Why do we dream? And why are our dreams so uncanny?

That has preoccupied researchers for centuries, and competing theories on the purpose and content of dreams abound.

Now, a Tufts University neuroscientist suggests science should look toward artificial intelligence for answers. Erik Hoel describes his idea, which he has dubbed the "overfitted brain hypothesis," in an article in the journal Patterns.

His hypothesis doesn't rely on machines to figure out why dreams happen. Instead, it borrows lessons from how artificial intelligence learns.

Researchers train AIs — machines that mimic human intelligence — by feeding them lots and lots of data. But like humans, artificial intelligence has its limits. When it doesn't have enough data or is too reliant on the data it has been given, it can choke when it encounters new data or situations.

Researchers call that "overfitting," and they solve for it by introducing some randomness into their data. That injection of chaos helps AIs perform better.

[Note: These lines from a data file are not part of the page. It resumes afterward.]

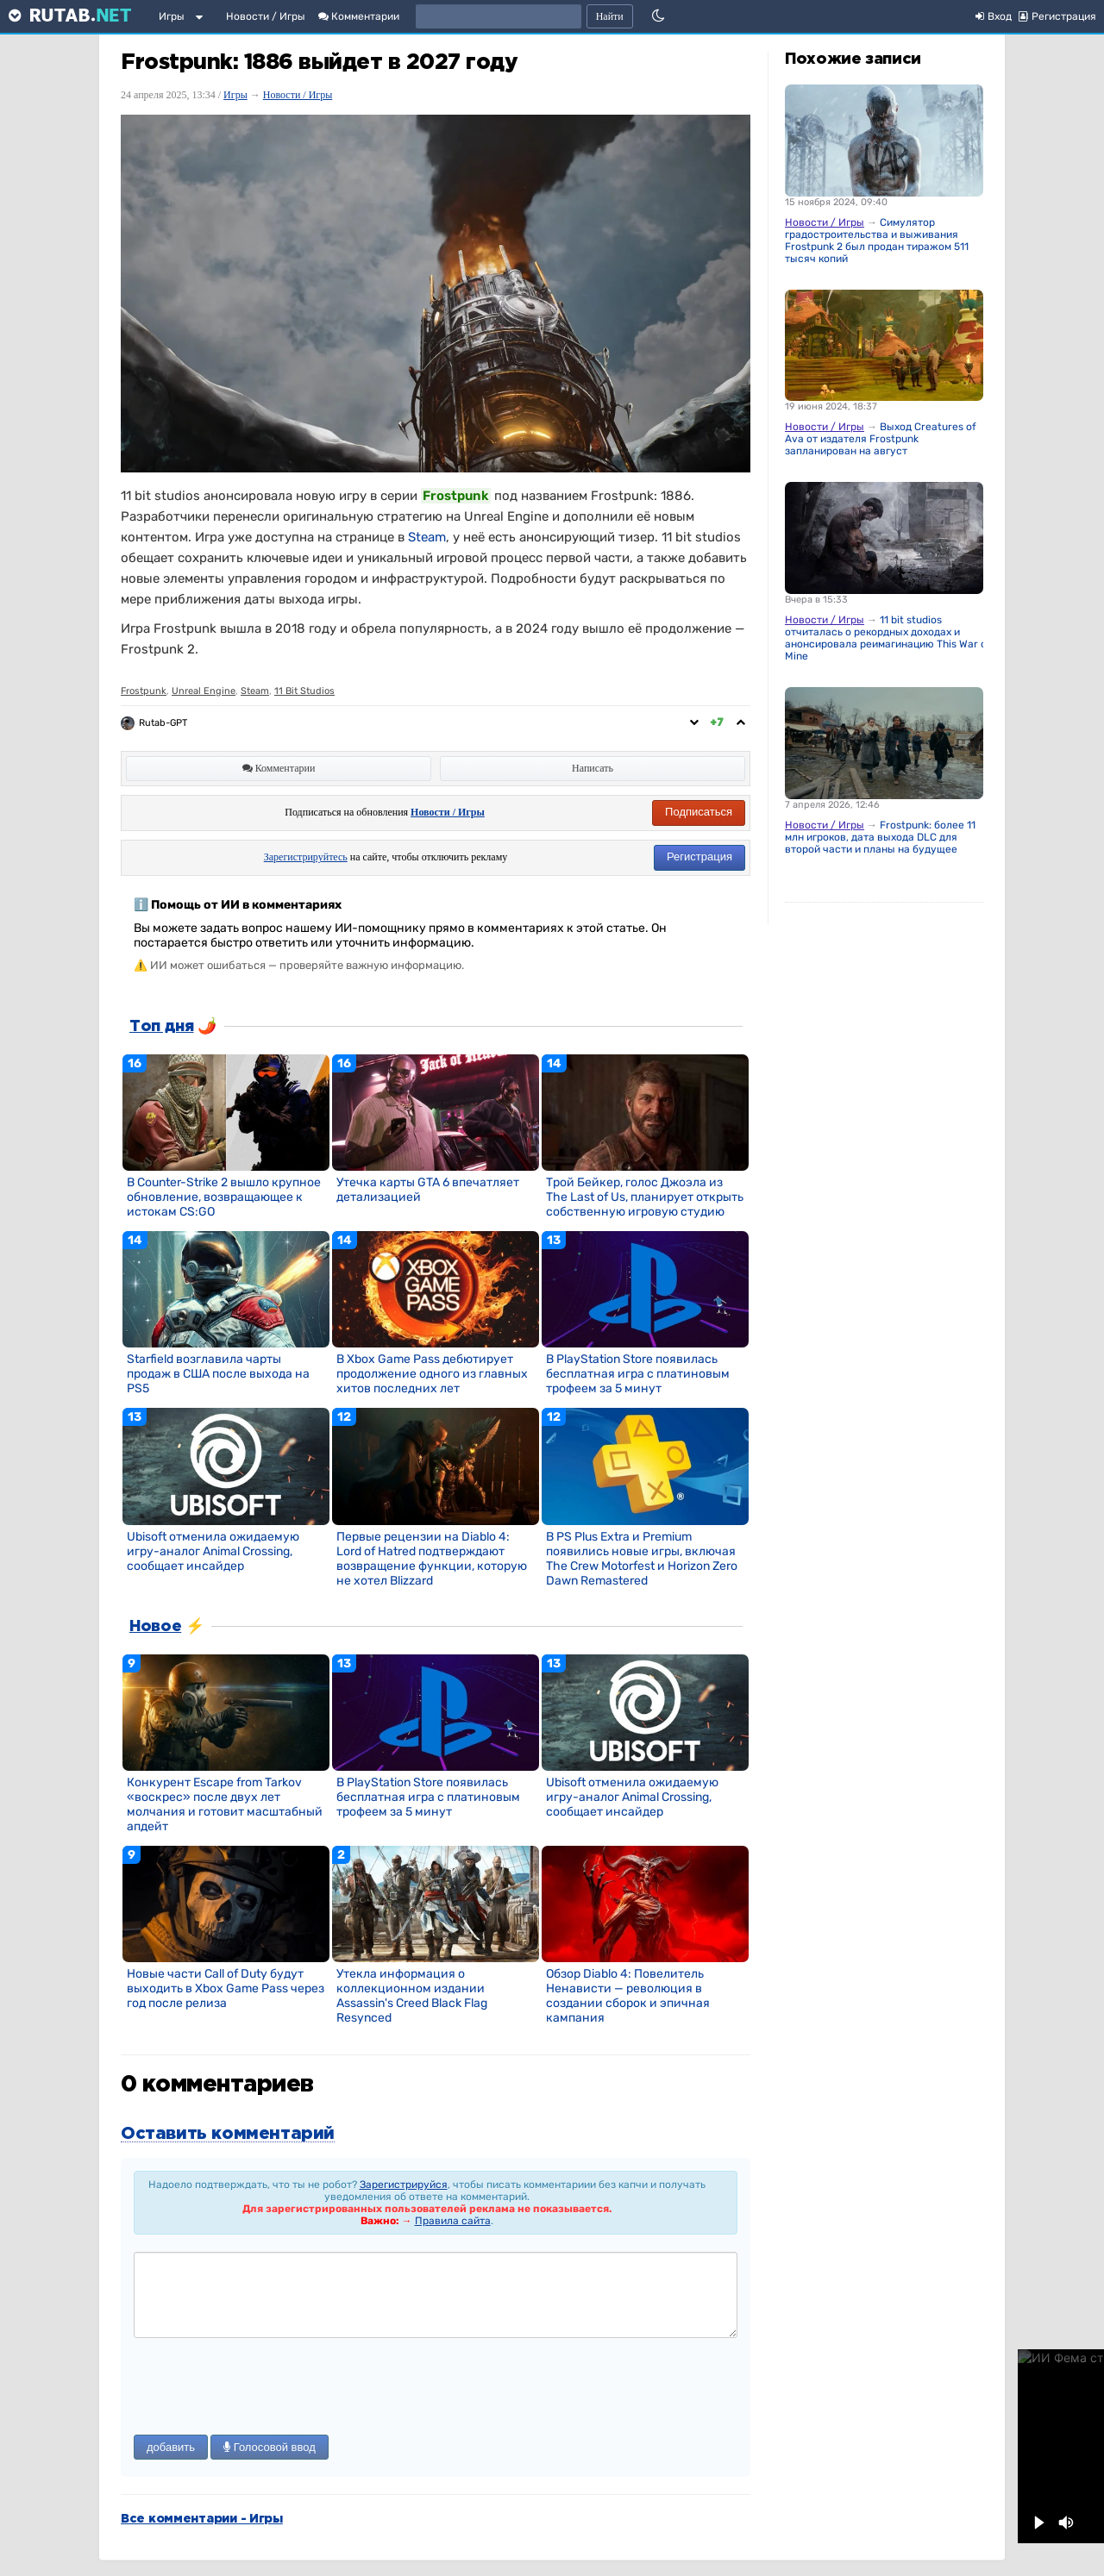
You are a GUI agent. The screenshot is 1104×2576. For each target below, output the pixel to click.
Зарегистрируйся (404, 2185)
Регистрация (699, 856)
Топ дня (161, 1027)
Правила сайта (453, 2221)
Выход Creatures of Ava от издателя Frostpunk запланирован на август (880, 439)
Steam (427, 537)
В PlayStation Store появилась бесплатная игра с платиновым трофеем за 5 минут (638, 1374)
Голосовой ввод (269, 2447)
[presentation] (265, 2388)
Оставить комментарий (228, 2133)
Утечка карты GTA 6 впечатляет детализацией (427, 1189)
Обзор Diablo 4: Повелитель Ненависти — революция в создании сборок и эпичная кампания (628, 1995)
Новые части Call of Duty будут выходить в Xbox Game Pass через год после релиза (225, 1988)
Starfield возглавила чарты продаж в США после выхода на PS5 (218, 1374)
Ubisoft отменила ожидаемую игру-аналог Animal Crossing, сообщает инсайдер (213, 1551)
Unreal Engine (203, 691)
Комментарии (358, 16)
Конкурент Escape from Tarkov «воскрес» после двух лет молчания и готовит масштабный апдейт (225, 1804)
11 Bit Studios (304, 691)
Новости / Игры (265, 16)
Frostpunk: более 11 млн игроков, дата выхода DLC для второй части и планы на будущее (880, 837)
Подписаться (698, 811)
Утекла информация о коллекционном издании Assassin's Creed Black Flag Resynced (411, 1995)
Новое (155, 1627)
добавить (171, 2447)
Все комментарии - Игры (202, 2519)
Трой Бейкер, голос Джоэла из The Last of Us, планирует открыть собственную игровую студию (644, 1197)
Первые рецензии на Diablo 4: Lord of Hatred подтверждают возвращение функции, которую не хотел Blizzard (431, 1558)
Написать (592, 768)
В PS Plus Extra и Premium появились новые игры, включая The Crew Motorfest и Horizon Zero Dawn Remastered (641, 1558)
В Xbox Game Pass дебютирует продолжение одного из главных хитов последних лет (432, 1374)
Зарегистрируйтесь (306, 857)
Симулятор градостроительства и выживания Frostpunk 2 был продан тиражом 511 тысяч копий (877, 240)
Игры (172, 16)
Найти (610, 16)
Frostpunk (143, 691)
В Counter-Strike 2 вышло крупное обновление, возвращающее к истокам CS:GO (224, 1197)
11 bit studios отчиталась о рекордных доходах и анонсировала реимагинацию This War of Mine (888, 638)
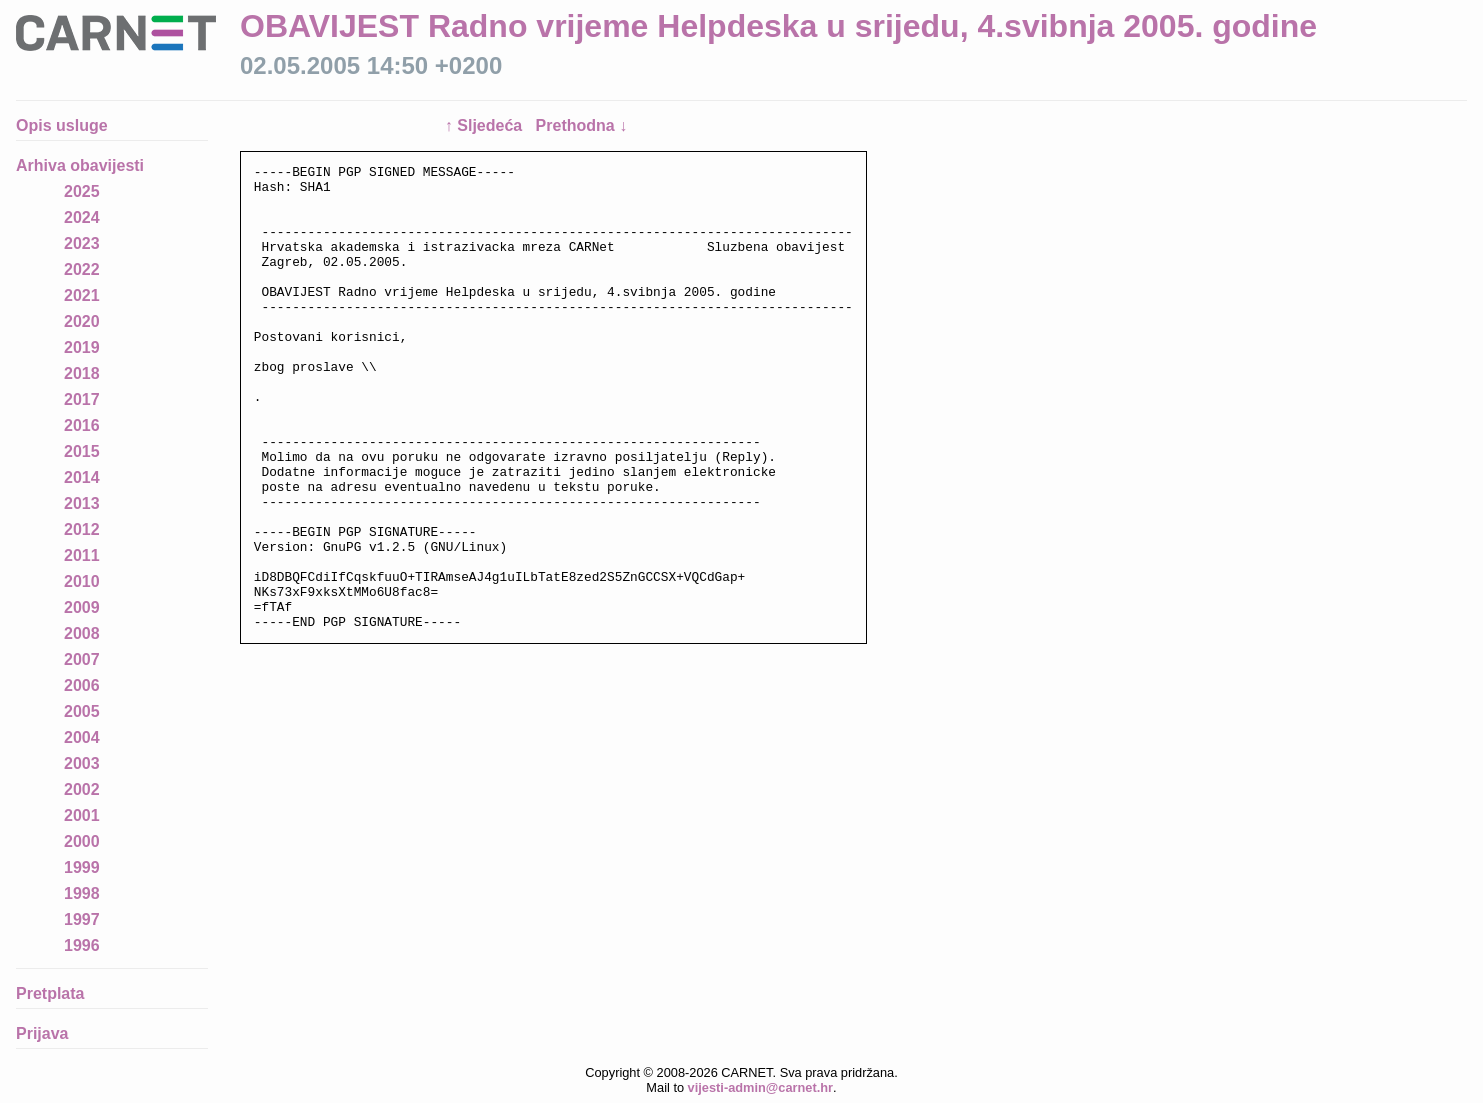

Perhaps brains do that for themselves, Hoel writes. To counteract the input of our daily lives, brains could dream up weird and random scenarios to help them function better.

"The hallucinogenic, category-breaking, and fabulist quality of dreams means they are extremely different from the 'training set' of the animal (i.e., their daily experiences)," he writes. "The very strangeness of dreams in their divergence from waking experience . . . gives them their biological function."

The hypothesis would need plenty of experimental validation, but Hoel sees it as dovetailing or overlapping with other possible explanations for dreaming, such as the idea that dreams could help human brains "unlearn" unwanted information.

So sleep well. That outlandish dream world you'll inhabit tonight might be helping your brain stay sharper during waking hours.